Anal incontinence following pelvic trauma, surgery or neurologic disorder has significant medical and social implications. When no known functioning sphincter muscles are present, surgical correction of this distressing condition other than by
stomal fecal diversion is aimed at recreating a sphincter mechanism under voluntary control. The use of the gluteus maximus encircling the neorectum with a contractile muscualr ring provides an active control of continence and reserves the anorectal angulation.

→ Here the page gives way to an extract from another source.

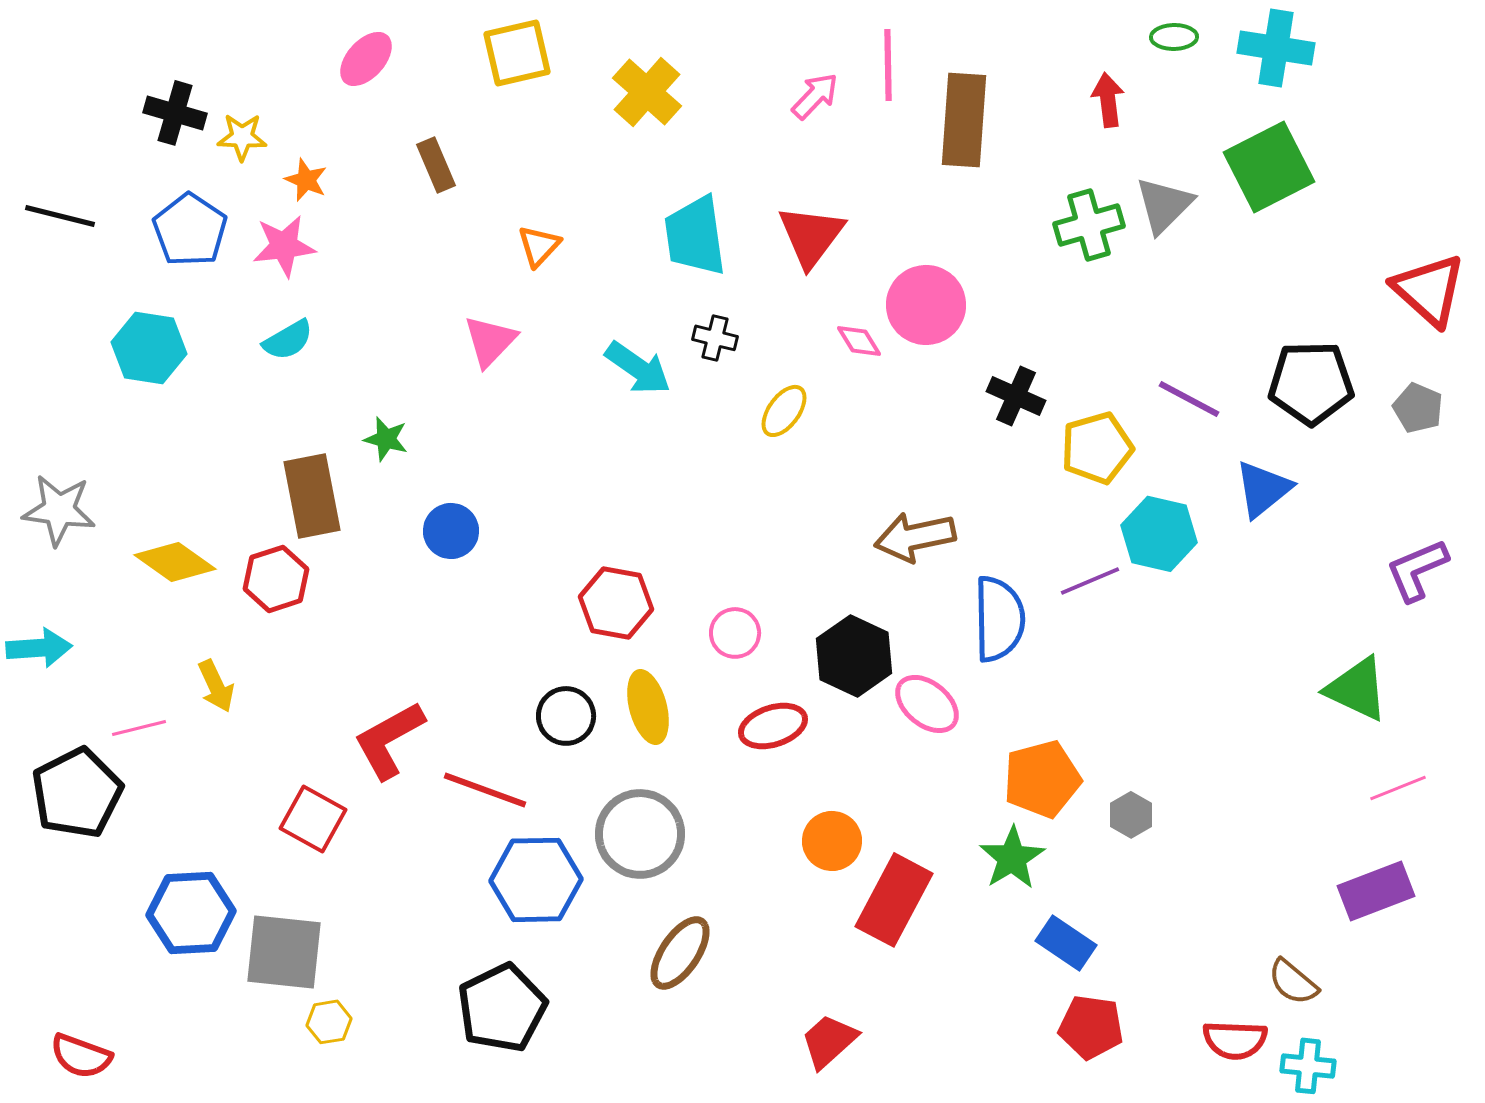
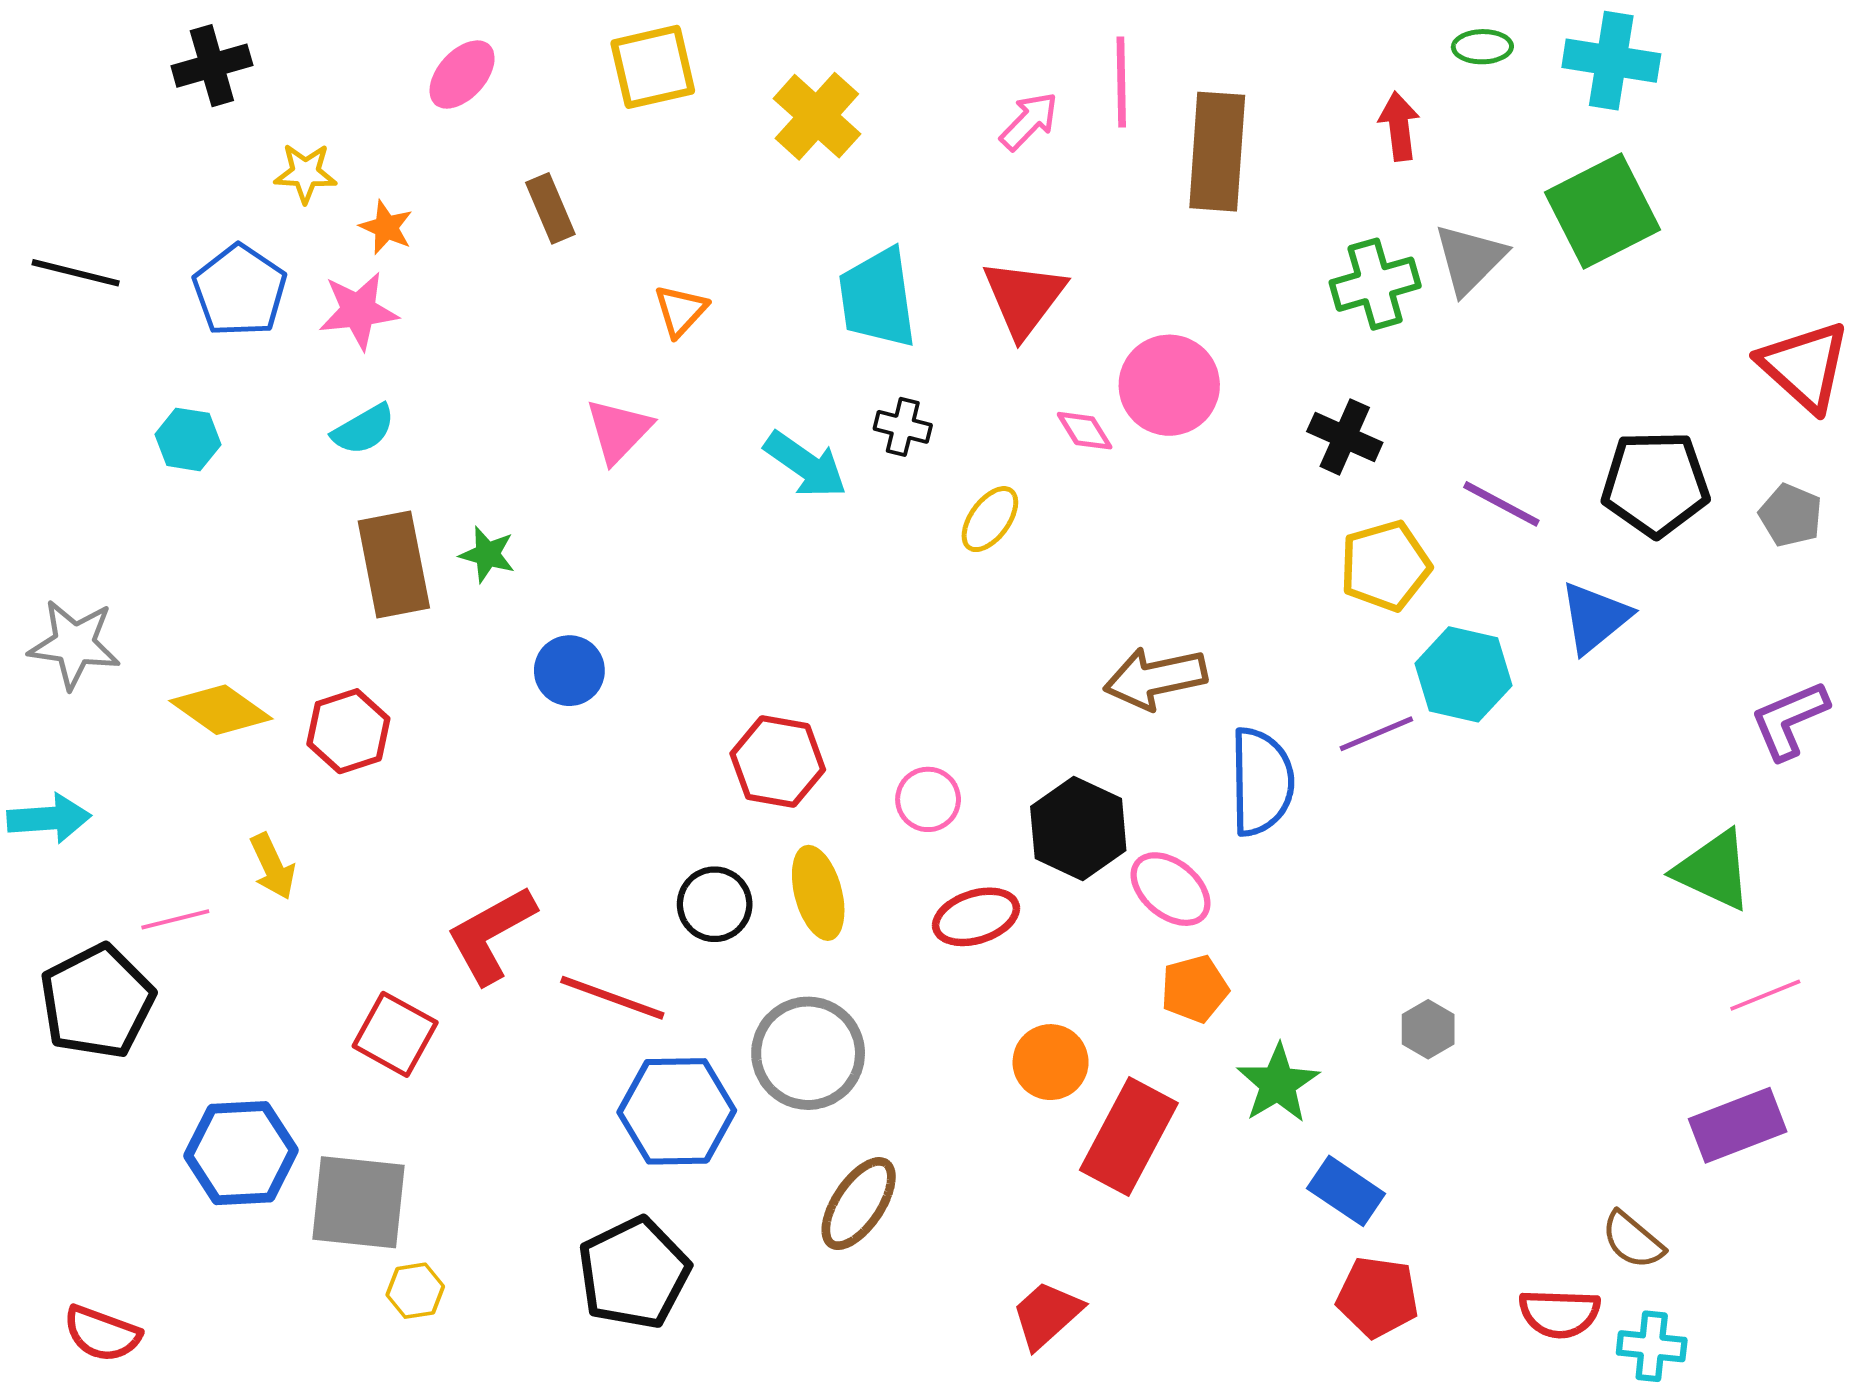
black cross: (175, 113) -> (212, 66), moved, turned -32
cyan hexagon: (149, 348) -> (188, 439), size x0.7
black cross: (1016, 396) -> (1345, 437), moved
brown rectangle: (312, 496) -> (394, 565), moved
orange pentagon: (1042, 779) -> (1195, 989), moved, size x0.7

The sacrifice of the entire gluteus maximum muscle in an ambulatory patient will cause difficulty in climbing stairs; however, the use of the anatomically dissected lower half will preserve its function. With careful dissection, the lower half of the g1uteus maximus muscle together with its neurovascular supply can be developed for anal sphincter reconstruction. Three Patient, (two men and one woman) underwent g1uteus maximus transposition for complete anal incontinence. The indication for operation were sphincter destruction secondary to extensive soft tissue necrosis on perianal, perineal and buttock area due to necrotizing fascitis(n=2), and soft tissue defect on perianal, buttock
area due to trauma(n=1). The procedure is performed with the use of a diverting colostomy. The inferior portion of the origin of each gluteus maximus is detached from the sacrum and coccyx, bifurcated,and tunneled subcutaneously to encircle the anus. The ends were sutured together to form two opposing slings of voluntary muscles. Postoperatively two patient regained continence to solid stool, one to liquid stool as well. The technique of constructing sphincter is simple and utilizes principles of muscle tendon transfer without jeopardizing function of gait. Furthermore the gluteus maximus
muscle, being an accessory muscle of anal continence, is an ideal structure for this reconstruction.